It seems that the oldest numeration on banknotes was sequence of letters followed by sequence of numerals. Here is one of the examples 100 years old

(Source: https://t.me/s/enjoyyourcollection?q=SWEDEN+1918 )
It is from Sweden and the style of letters use in different cases: upper and lower.
There is an outstanding example of such numbering during the dissolution of the USSR. One of its territories decided to add numbers on a common printer!

(Source: https://t.me/s/enjoyyourcollection?q=uzbekistan+1993 )
Look at the number:

it consists of the dots from matrix printers! It should be very hard work, printers especially dot matrix ones worked very unstable those days. And again the case (upper or lower) of letters was essential for the series.
But the numeration of one more style, a fraction in front of the number, was introduced in XX century. As far as I know, here is one of oldest example of it


Known to me style there is the use of capital letter at the top (nominator of the fraction) and number at the bottom.

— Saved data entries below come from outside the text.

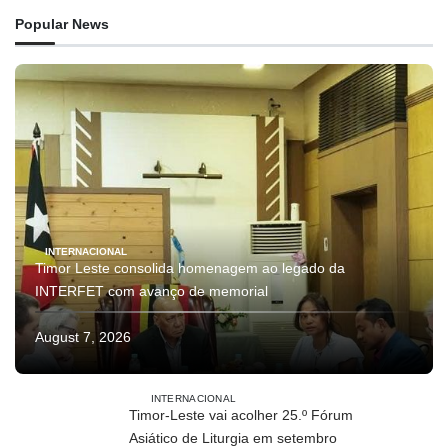
Popular News
INTERNACIONAL
Timor Leste consolida homenagem ao legado da
INTERFET com avanço de memorial
August 7, 2026
INTERNACIONAL
Timor-Leste vai acolher 25.º Fórum
Asiático de Liturgia em setembro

Of course some languages do not have capital letters, so just a letter was used, and a territory of the USSR used number over number instead of letter over number during its dissolution. The reason for using number over number can be due to difficulty those days of putting fonts into numerator to print for example Ⴀ , so such emission was just a monument to limits of human progress.
This fraction type creates questions: why it was introduced, was it or is it more practical than the regular style, why there was switch during emission from fraction to regular style in some territories.